WHAT YOU SHOULD DO:
Omit the pictures and reproduce the rest of the listing exactly.

EXTRACTED DATA:

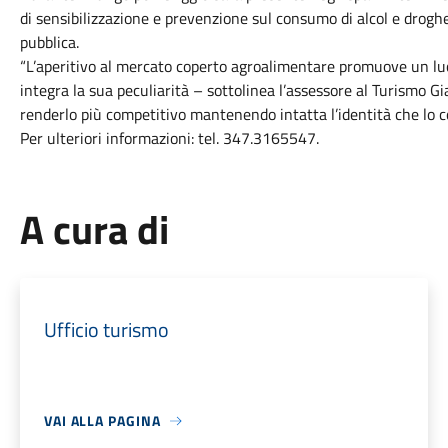
di sensibilizzazione e prevenzione sul consumo di alcol e droghe
pubblica.
“L’aperitivo al mercato coperto agroalimentare promuove un l
integra la sua peculiarità – sottolinea l’assessore al Turismo G
renderlo più competitivo mantenendo intatta l’identità che lo c
Per ulteriori informazioni: tel. 347.3165547.
A cura di
Ufficio turismo
VAI ALLA PAGINA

WRITTEN RESPONSE:
di sensibilizzazione e prevenzione sul consumo di alcol e droghe
pubblica.
“L’aperitivo al mercato coperto agroalimentare promuove un l
integra la sua peculiarità – sottolinea l’assessore al Turismo G
renderlo più competitivo mantenendo intatta l’identità che lo c
Per ulteriori informazioni: tel. 347.3165547.
A cura di
Ufficio turismo
VAI ALLA PAGINA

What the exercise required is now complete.